But when I change the source file, save it and recompile it, the ClassLoader still loads the first version of the class.
ClassLoader cl = Thread.currentThread().getContextClassLoader();
Class<?> compiledClass = cl.loadClass(stringClass);
What am I missing? like a newInstance or something?
A classloader can't replace a class that already has been loaded. loadClass will return the reference of the existing Class instance.
You'll have to instantiate a new classloader and use it to load the new class. And then, if you want to "replace" the class, you'll have to throw this classloader away and create another new one.
In response to your comment(s): do something like
ClassLoader cl = new UrlClassLoader(new URL[]{pathToClassAsUrl});
Class<?> compiledClass = cl.loadClass(stringClass);
This classloader will use the "default delegation parent ClassLoader" and you have to take care, the class (identified by it fully qualified classname) has not been loaded and can't be loaded by that parent classloader.

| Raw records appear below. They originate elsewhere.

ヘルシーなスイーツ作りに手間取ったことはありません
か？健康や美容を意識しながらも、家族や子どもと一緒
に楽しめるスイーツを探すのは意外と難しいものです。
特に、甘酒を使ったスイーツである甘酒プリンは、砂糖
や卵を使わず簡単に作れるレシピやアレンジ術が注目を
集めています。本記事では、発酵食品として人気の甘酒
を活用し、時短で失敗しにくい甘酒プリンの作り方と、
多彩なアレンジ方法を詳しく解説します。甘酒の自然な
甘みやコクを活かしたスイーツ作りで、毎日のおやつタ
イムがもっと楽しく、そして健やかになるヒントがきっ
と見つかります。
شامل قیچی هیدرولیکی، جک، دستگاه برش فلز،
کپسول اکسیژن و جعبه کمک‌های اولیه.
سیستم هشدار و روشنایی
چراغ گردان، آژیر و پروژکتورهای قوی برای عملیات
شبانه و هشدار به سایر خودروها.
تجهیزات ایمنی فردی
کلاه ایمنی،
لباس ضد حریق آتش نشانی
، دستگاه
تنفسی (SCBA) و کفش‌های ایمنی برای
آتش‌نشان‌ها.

So the "pathToClassAsUrl" shouldn't be on the classpath!
You have to load a new ClassLoader each time, or you have to give the class a different name each time and access it via an interface.
e.g.
interface MyWorker {
public void work();
}
class Worker1 implement MyWorker {
public void work() { /* code */ }
}
class Worker2 implement MyWorker {
public void work() { /* different code */ }
}
As it was stated before,
Each class loader remembers (caches) the classes that is has loaded before and won't reload it again - essentially each class loader defines a namespace.
Child class loader delegates class loading to the parent class loader, i.e.
Java 8 and before
Custom Class Loader(s) -> App Class Loader -> Extension Class Loader -> Bootstrap Class Loader
Java 9+
Custom Class Loader(s) -> App Class Loader -> Platform Class Loader -> Bootstrap Class Loader.

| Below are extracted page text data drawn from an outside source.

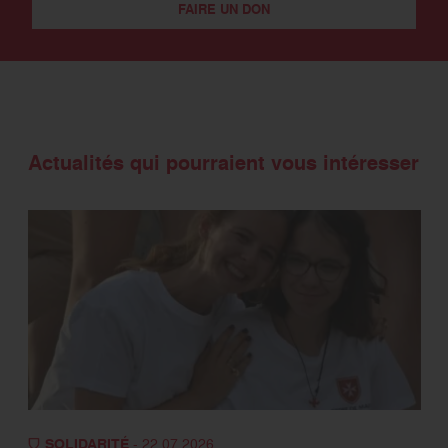
FAIRE UN DON
Actualités qui pourraient vous intéresser
SOLIDARITÉ
- 22.07.2026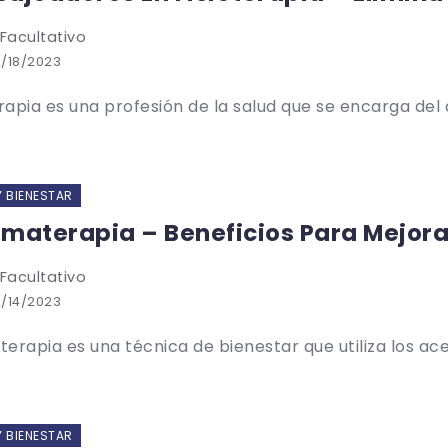
 Facultativo
/18/2023
erapia es una profesión de la salud que se encarga del d
Y BIENESTAR
materapia – Beneficios Para Mejorar
 Facultativo
/14/2023
erapia es una técnica de bienestar que utiliza los acei
Y BIENESTAR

From the above we can conclude that each Class object is identified by its fully qualified class name and the loader than defined it (also known as defined loader)
From Javadocs :
Every Class object contains a reference to the ClassLoader that
defined it.
The method defineClass converts an array of bytes into an instance of
class Class. Instances of this newly defined class can be created
using Class.newInstance.
The simple solution to reload class is to either define new (for example UrlClassLoader) or your own custom class loader.
For more complex scenario where you need to substitute class dynamic proxy mechanism can be utilized.
Please see below simple solution I used for a similar problem to reload same class by defining custom class loader.
The essence - override findClass method of the parent class loader and then load the class from bytes read from the filesystem.
MyClassLoader - overrides findClass and executed defineClass
package com.example.classloader;
import java.io.IOException;
import java.nio.file.Files;
import java.nio.file.Paths;
public class MyClassLoader extends ClassLoader {
private String classFileLocation;
public MyClassLoader(String classFileLocation) {
this.classFileLocation = classFileLocation;
}
#Override
protected Class<?> findClass(String name) throws ClassNotFoundException {
byte[] classBytes = loadClassBytesFromDisk(classFileLocation);
return defineClass(name, classBytes, 0, classBytes.length);
}
private byte [] loadClassBytesFromDisk(String classFileLocation) {
try {
return Files.readAllBytes(Paths.get(classFileLocation));
}
catch (IOException e) {
throw new RuntimeException("Unable to read file from disk");
}
}
}
SimpleClass - experiment subject -
** IMPORTANT : Compile with javac and then remove SimpleClass.java from class path (or just rename it)
Otherwise it will be loaded by System Class Loader due to class loading delegation mechanism.**
from src/main/java
javac com/example/classloader/SimpleClass.java
package com.example.classloader;
public class SimpleClassRenamed implements SimpleInterface {
private static long count;
public SimpleClassRenamed() {
count++;
}
#Override
public long getCount() {
return count;
}
}
SimpleInterface - subject interface : separating interface from implementation to compile and execute output from the subject.
package com.example.classloader;
public interface SimpleInterface {
long getCount();
}
Driver - execute to test
package com.example.classloader;
import java.lang.reflect.InvocationTargetException;
public class MyClassLoaderTest {
private static final String path = "src/main/java/com/example/classloader/SimpleClass.class";
private static final String className = "com.example.classloader.SimpleClass";
public static void main(String[] args) throws ClassNotFoundException, NoSuchMethodException, IllegalAccessException,
InvocationTargetException, InstantiationException { // Exception hell due to reflection, sorry :)
MyClassLoader classLoaderOne = new MyClassLoader(path);
Class<?> classOne = classLoaderOne.loadClass(className);
// we need to instantiate object using reflection,
// otherwise if we use `new` the Class will be loaded by the System Class Loader
SimpleInterface objectOne =
(SimpleInterface) classOne.getDeclaredConstructor().newInstance();
// trying to re-load the same class using same class loader
classOne = classLoaderOne.loadClass(className);
SimpleInterface objectOneReloaded = (SimpleInterface) classOne.getDeclaredConstructor().newInstance();
// new class loader
MyClassLoader classLoaderTwo = new MyClassLoader(path);
Class<?> classTwo = classLoaderTwo.loadClass(className);
SimpleInterface ObjectTwo = (SimpleInterface) classTwo.getDeclaredConstructor().newInstance();
System.out.println(objectOne.getCount()); // Outputs 2 - as it is the same instance
System.out.println(objectOneReloaded.getCount()); // Outputs 2 - as it is the same instance
System.out.println(ObjectTwo.getCount()); // Outputs 1 - as it is a distinct new instance
}
}
I think the problem might be more basic than what the other answers suggest. It is very possible that the class loader is loading a different file than what you think it is. To test out this theory, delete the .class file (DO NOT recompile your .java source) and run your code. You should get an exception.
If you do not get the exception, then obviously the class loader is loading a different .class file than the one you think it is. So search for the location of another .class file with the same name. Delete that .class file and try again. Keep trying until you find the .class file that is actually being loaded. Once you do that, you can recompile your code and manually put the class file in the correct directory.